I am not sure about the specific person you are responding to, but what got me was that the earlier post from you on the subject struck me as saying that every parent needs to make it their business to tell other parents all of these things when 13 year olds are getting together (which may well be a misuiderstanding on my part--so hard to read tone in writing). It is just not feasible to do that and know what every parent is going to take issue with, etc. Also, while it is awesome that you know all of your DD's friends parents so well, we are not all so lucky. DD has lived in 5 US states and also Germany in her 13 years. She has lived in 7 houses and semi longterm (1-3 months) in 3 different hotels. With all of that moving around I jsut flat out do not have the time to really foster a relatiponship with the parents of all of her and her younger brother's friends. I do make a point to at least meet a parent and introduce myself if at all possible, but i am getting to where i may even trust DDs judgement and let her go home from school with a friend whom I have never met. Often the parents work long hours and live on the other side of the city. It just doesn't work to arrange everything for the kids anymore. I have to trust DD to use sound judgement and call me if she needs help.

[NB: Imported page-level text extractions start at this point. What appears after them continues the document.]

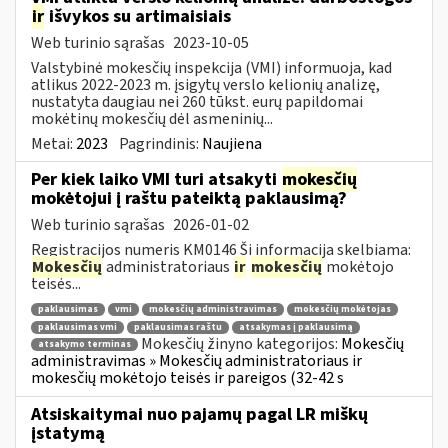
ir
išvykos su artimaisiais
Web turinio sąrašas
2023-10-05
Valstybinė mokesčių inspekcija (VMI) informuoja, kad
atlikus 2022-2023 m. įsigytų verslo kelionių analizę,
nustatyta daugiau nei 260 tūkst. eurų papildomai
mokėtinų mokesčių dėl asmeninių...
Metai:
2023
Pagrindinis:
Naujiena
Per kiek laiko VMI turi atsakyti
mokesčių
mokėtojui į raštu pateiktą paklausimą?
Web turinio sąrašas
2026-01-02
Registracijos numeris KM0146 Ši informacija skelbiama:
Mokesčių
administratoriaus
ir
mokesčių
mokėtojo
teisės...
paklausimas
vmi
mokesčių administravimas
mokesčių mokėtojas
paklausimas vmi
paklausimas raštu
atsakymas į paklausimą
Mokesčių žinyno kategorijos:
Mokesčių
atsakymo terminas
administravimas » Mokesčių administratoriaus ir
mokesčių mokėtojo teisės ir pareigos (32-42 s
Atsiskaitymai nuo pajamų pagal LR miškų
įstatymą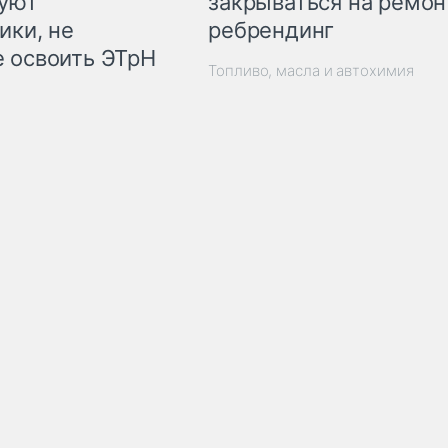
закрываться на ремон
куют
ребрендинг
ики, не
 освоить ЭТрН
Топливо, масла и автохимия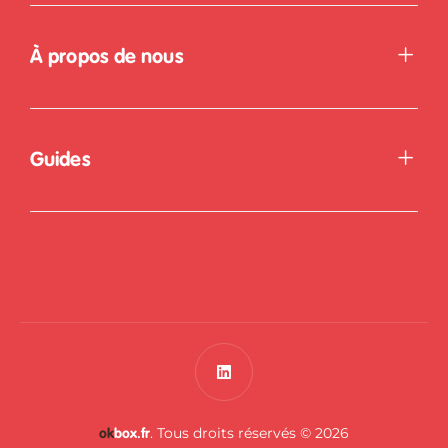
À propos de nous
Guides
. Tous droits réservés © 2026
ok
box.fr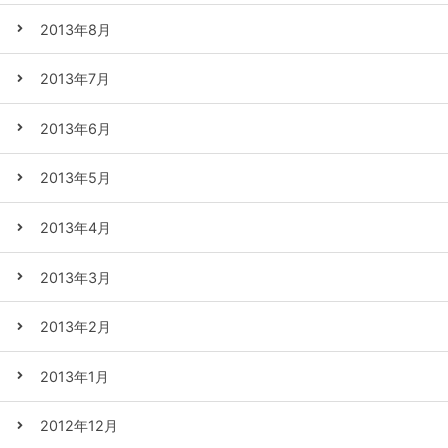
2013年8月
2013年7月
2013年6月
2013年5月
2013年4月
2013年3月
2013年2月
2013年1月
2012年12月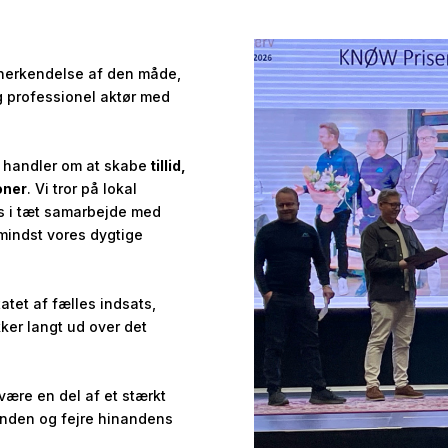
en anerkendelse af den måde,
g professionel aktør med
t handler om at skabe
tillid,
oner
. Vi tror på lokal
es i tæt samarbejde med
 mindst vores dygtige
atet af fælles indsats,
kker langt ud over det
ære en del af et stærkt
anden og fejre hinandens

We posted at the same time, see below you post, lol.
 
kelly403 wrote:

For those who think this 'friendship' should be saved...I am not understanding why friends would even do things like this 'friend' did the next day to the OP and her dd. Friends usually say hey right now I am upset and I really don't know what to say about it. Friends respect each other. So I am at a loss as to why it is sad? 7 years is a long time. 7 years is long enough for you to really really know each other and respect each other if you are TRULY friends.

MTE!:thumbsup2

TC:cool1:
 
FWIW, when I went to a friend’s “make-out” 13th birthday party (mentioned in post # 2), I had no clue that boys would be there too. I had little interest in boys then; I never discussed them with my friend and was shocked to see her kissing one.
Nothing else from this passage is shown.